**DATA TO USE**.
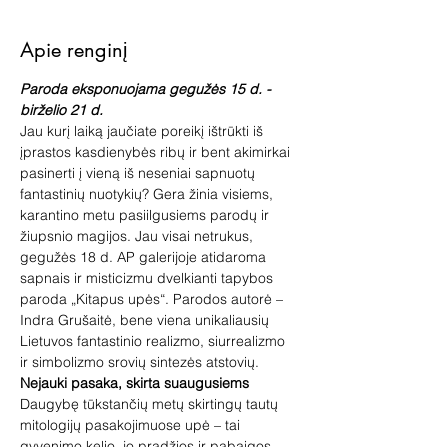
Apie renginį
Paroda eksponuojama gegužės 15 d. - 
birželio 21 d.
Jau kurį laiką jaučiate poreikį ištrūkti iš 
įprastos kasdienybės ribų ir bent akimirkai 
pasinerti į vieną iš neseniai sapnuotų 
fantastinių nuotykių? Gera žinia visiems, 
karantino metu pasiilgusiems parodų ir 
žiupsnio magijos. Jau visai netrukus, 
gegužės 18 d. AP galerijoje atidaroma 
sapnais ir misticizmu dvelkianti tapybos 
paroda „Kitapus upės“. Parodos autorė – 
Indra Grušaitė, bene viena unikaliausių 
Lietuvos fantastinio realizmo, siurrealizmo 
ir simbolizmo srovių sintezės atstovių.
Nejauki pasaka, skirta suaugusiems
Daugybę tūkstančių metų skirtingų tautų 
mitologijų pasakojimuose upė – tai 
gyvenimo kelio, jo pradžios ir pabaigos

**WHAT IS BEING ASKED**. Show every line from the listing that contains "gegužės".

**EXPECTED ANSWER**.
Paroda eksponuojama gegužės 15 d. - 
gegužės 18 d. AP galerijoje atidaroma 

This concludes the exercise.